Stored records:
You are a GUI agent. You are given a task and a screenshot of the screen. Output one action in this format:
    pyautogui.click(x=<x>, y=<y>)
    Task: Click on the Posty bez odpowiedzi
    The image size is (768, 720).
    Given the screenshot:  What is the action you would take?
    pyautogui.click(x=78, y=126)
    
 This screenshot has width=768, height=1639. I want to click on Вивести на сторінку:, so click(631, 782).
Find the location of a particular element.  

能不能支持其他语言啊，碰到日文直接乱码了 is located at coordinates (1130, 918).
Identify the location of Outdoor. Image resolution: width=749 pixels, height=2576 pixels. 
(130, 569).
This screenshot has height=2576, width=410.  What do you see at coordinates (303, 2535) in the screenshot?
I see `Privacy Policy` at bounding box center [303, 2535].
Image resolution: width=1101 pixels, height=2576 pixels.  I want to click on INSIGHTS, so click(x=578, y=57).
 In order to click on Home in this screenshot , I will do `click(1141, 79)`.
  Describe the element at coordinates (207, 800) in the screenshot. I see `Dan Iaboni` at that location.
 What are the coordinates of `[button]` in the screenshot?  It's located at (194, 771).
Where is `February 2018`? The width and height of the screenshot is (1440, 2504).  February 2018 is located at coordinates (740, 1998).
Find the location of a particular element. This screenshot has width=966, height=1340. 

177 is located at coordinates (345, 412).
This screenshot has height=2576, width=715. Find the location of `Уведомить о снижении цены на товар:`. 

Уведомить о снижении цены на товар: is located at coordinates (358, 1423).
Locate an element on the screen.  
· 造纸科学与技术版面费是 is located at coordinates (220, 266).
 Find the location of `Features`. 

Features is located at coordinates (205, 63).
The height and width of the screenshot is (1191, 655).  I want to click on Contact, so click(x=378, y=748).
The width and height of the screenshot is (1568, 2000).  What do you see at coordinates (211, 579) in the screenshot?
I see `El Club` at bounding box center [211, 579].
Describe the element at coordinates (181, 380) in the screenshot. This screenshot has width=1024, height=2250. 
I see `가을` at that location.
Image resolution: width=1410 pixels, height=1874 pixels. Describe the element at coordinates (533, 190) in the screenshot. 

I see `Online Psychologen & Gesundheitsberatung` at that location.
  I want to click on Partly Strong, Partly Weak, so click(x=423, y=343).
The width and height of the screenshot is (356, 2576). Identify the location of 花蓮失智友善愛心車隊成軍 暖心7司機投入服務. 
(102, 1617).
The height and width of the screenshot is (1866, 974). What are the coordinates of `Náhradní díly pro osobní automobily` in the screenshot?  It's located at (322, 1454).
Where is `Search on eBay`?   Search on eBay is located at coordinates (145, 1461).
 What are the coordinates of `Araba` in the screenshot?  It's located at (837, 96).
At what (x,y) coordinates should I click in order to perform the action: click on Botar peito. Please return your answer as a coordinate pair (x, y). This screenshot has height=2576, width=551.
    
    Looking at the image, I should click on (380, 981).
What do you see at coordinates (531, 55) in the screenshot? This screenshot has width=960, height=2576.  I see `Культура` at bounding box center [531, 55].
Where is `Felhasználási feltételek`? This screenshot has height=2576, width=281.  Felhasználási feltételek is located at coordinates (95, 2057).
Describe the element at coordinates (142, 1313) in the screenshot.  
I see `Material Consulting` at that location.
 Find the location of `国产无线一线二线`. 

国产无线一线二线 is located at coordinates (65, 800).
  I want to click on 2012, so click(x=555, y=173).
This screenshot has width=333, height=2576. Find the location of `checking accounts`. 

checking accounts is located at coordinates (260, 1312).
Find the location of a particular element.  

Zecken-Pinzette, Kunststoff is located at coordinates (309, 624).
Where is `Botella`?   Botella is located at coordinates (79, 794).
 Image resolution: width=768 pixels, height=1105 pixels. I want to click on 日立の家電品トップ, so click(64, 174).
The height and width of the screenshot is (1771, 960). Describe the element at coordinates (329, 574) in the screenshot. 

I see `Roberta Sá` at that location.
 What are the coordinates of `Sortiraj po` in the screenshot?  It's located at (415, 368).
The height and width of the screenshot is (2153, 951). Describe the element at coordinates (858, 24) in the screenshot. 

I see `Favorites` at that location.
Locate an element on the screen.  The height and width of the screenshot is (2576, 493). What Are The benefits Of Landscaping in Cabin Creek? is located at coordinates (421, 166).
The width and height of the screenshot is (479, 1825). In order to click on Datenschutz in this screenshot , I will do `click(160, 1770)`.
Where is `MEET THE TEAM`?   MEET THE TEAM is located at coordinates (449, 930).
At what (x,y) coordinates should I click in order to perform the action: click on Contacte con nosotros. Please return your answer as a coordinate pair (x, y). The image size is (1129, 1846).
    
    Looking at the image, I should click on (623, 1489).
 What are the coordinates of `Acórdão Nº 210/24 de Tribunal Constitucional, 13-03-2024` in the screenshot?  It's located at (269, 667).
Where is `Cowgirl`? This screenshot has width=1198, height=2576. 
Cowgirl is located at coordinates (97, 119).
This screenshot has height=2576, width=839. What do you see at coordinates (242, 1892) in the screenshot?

> [Your task]:
Print every line of the records exactly. Omit nothing.

> [Response area]:
You are a GUI agent. You are given a task and a screenshot of the screen. Output one action in this format:
    pyautogui.click(x=<x>, y=<y>)
    Task: Click on the Posty bez odpowiedzi
    The image size is (768, 720).
    Given the screenshot:  What is the action you would take?
    pyautogui.click(x=78, y=126)
    
 This screenshot has width=768, height=1639. I want to click on Вивести на сторінку:, so click(631, 782).
Find the location of a particular element.  

能不能支持其他语言啊，碰到日文直接乱码了 is located at coordinates (1130, 918).
Identify the location of Outdoor. Image resolution: width=749 pixels, height=2576 pixels. 
(130, 569).
This screenshot has height=2576, width=410.  What do you see at coordinates (303, 2535) in the screenshot?
I see `Privacy Policy` at bounding box center [303, 2535].
Image resolution: width=1101 pixels, height=2576 pixels.  I want to click on INSIGHTS, so click(x=578, y=57).
 In order to click on Home in this screenshot , I will do `click(1141, 79)`.
  Describe the element at coordinates (207, 800) in the screenshot. I see `Dan Iaboni` at that location.
 What are the coordinates of `[button]` in the screenshot?  It's located at (194, 771).
Where is `February 2018`? The width and height of the screenshot is (1440, 2504).  February 2018 is located at coordinates (740, 1998).
Find the location of a particular element. This screenshot has width=966, height=1340. 

177 is located at coordinates (345, 412).
This screenshot has height=2576, width=715. Find the location of `Уведомить о снижении цены на товар:`. 

Уведомить о снижении цены на товар: is located at coordinates (358, 1423).
Locate an element on the screen.  
· 造纸科学与技术版面费是 is located at coordinates (220, 266).
 Find the location of `Features`. 

Features is located at coordinates (205, 63).
The height and width of the screenshot is (1191, 655).  I want to click on Contact, so click(x=378, y=748).
The width and height of the screenshot is (1568, 2000).  What do you see at coordinates (211, 579) in the screenshot?
I see `El Club` at bounding box center [211, 579].
Describe the element at coordinates (181, 380) in the screenshot. This screenshot has width=1024, height=2250. 
I see `가을` at that location.
Image resolution: width=1410 pixels, height=1874 pixels. Describe the element at coordinates (533, 190) in the screenshot. 

I see `Online Psychologen & Gesundheitsberatung` at that location.
  I want to click on Partly Strong, Partly Weak, so click(x=423, y=343).
The width and height of the screenshot is (356, 2576). Identify the location of 花蓮失智友善愛心車隊成軍 暖心7司機投入服務. 
(102, 1617).
The height and width of the screenshot is (1866, 974). What are the coordinates of `Náhradní díly pro osobní automobily` in the screenshot?  It's located at (322, 1454).
Where is `Search on eBay`?   Search on eBay is located at coordinates (145, 1461).
 What are the coordinates of `Araba` in the screenshot?  It's located at (837, 96).
At what (x,y) coordinates should I click in order to perform the action: click on Botar peito. Please return your answer as a coordinate pair (x, y). This screenshot has height=2576, width=551.
    
    Looking at the image, I should click on (380, 981).
What do you see at coordinates (531, 55) in the screenshot? This screenshot has width=960, height=2576.  I see `Культура` at bounding box center [531, 55].
Where is `Felhasználási feltételek`? This screenshot has height=2576, width=281.  Felhasználási feltételek is located at coordinates (95, 2057).
Describe the element at coordinates (142, 1313) in the screenshot.  
I see `Material Consulting` at that location.
 Find the location of `国产无线一线二线`. 

国产无线一线二线 is located at coordinates (65, 800).
  I want to click on 2012, so click(x=555, y=173).
This screenshot has width=333, height=2576. Find the location of `checking accounts`. 

checking accounts is located at coordinates (260, 1312).
Find the location of a particular element.  

Zecken-Pinzette, Kunststoff is located at coordinates (309, 624).
Where is `Botella`?   Botella is located at coordinates (79, 794).
 Image resolution: width=768 pixels, height=1105 pixels. I want to click on 日立の家電品トップ, so click(64, 174).
The height and width of the screenshot is (1771, 960). Describe the element at coordinates (329, 574) in the screenshot. 

I see `Roberta Sá` at that location.
 What are the coordinates of `Sortiraj po` in the screenshot?  It's located at (415, 368).
The height and width of the screenshot is (2153, 951). Describe the element at coordinates (858, 24) in the screenshot. 

I see `Favorites` at that location.
Locate an element on the screen.  The height and width of the screenshot is (2576, 493). What Are The benefits Of Landscaping in Cabin Creek? is located at coordinates (421, 166).
The width and height of the screenshot is (479, 1825). In order to click on Datenschutz in this screenshot , I will do `click(160, 1770)`.
Where is `MEET THE TEAM`?   MEET THE TEAM is located at coordinates (449, 930).
At what (x,y) coordinates should I click in order to perform the action: click on Contacte con nosotros. Please return your answer as a coordinate pair (x, y). The image size is (1129, 1846).
    
    Looking at the image, I should click on (623, 1489).
 What are the coordinates of `Acórdão Nº 210/24 de Tribunal Constitucional, 13-03-2024` in the screenshot?  It's located at (269, 667).
Where is `Cowgirl`? This screenshot has width=1198, height=2576. 
Cowgirl is located at coordinates (97, 119).
This screenshot has height=2576, width=839. What do you see at coordinates (242, 1892) in the screenshot?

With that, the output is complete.